= Stuart Pendred =

British classical baritone singer

Stuart Pendred is a classical baritone singer. He released his first album "Benedizione" in June 2008.

Pendred was part of the trio "Tricolore" who were competitors in 2005 to be the United Kingdom's Eurovision entry with their song "Brand New Day" which Pendred co-wrote. He also appeared in the play Les Misérables. Pendred has performed with Sting, Lionel Richie, Beyoncé, Mariah Carey, The Opera Babes, Il Divo and Westlife and the Royal Philharmonic Orchestra. He has performed the Royal Albert Hall, in the West End of London, before 75,000 fans at Twickenham for the Rugby Football Union, and in venues in Europe and the United States. He has also performed at the Davis Cup for the Lawn Tennis Association; the British Olympic Association and numerous pre-match performances for Chelsea Football Club at Stamford Bridge Stadium.
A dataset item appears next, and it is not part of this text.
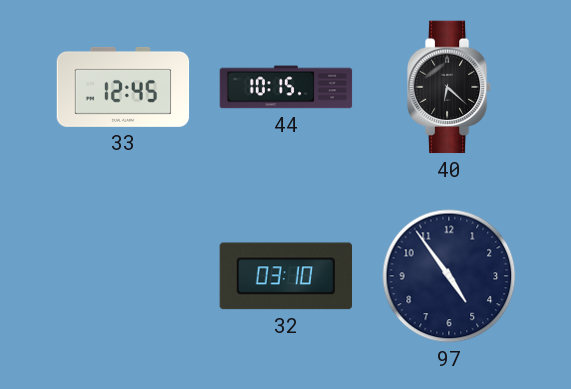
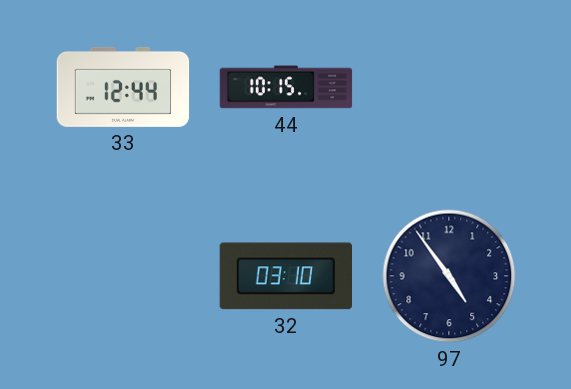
33: 12:45 -> 12:44
40: 6:22 -> none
Pendred is a Chelsea fan and has sung at several of their games including their Champions League Semi Final against Liverpool in 2008.
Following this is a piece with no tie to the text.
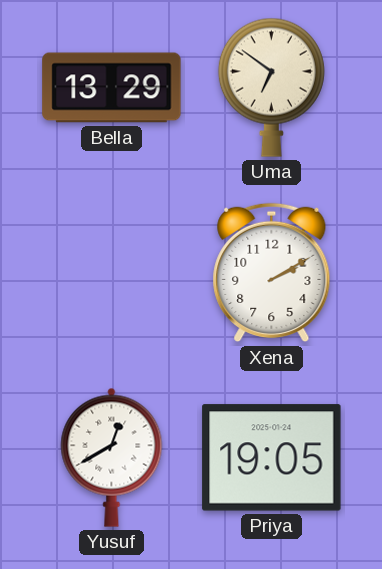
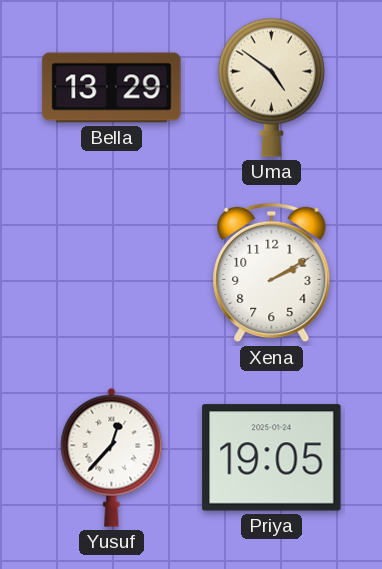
Uma: 6:51 -> 4:51
Yusuf: 12:40 -> 12:37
He has also done extensive voice work in audio drama, including as the voice of William Wallace in Heirloom Audio's adaptation of G.A. Henty's In Freedom's Cause.

==Early career==
Stuart's singing career began when he sang the alto-line with the singing company at Bedford Congress Hall Salvation Army. Stuart has recently formed a new company, Opera Prima, that provides classical music to the sports and corporate hospitality arenas. Highlights for Stuart already include performing before,

==Current activities==
Pendred was scheduled to release his second album in 2011. In addition to this, Pendred joined forces with Stringfever, an electric string quartet, to co-write lyrics and be the guest vocalist on a new song to support the England football team at the World Cup in South Africa. "Forever England!" was co-written by Stuart and Jeff Chegwin, with the track composed by Dave Mindel and arranged by Stringfever.

The track was launched, before an audience of music industry, TV and sporting celebrities on Tuesday 27 April at the BBC Club in London.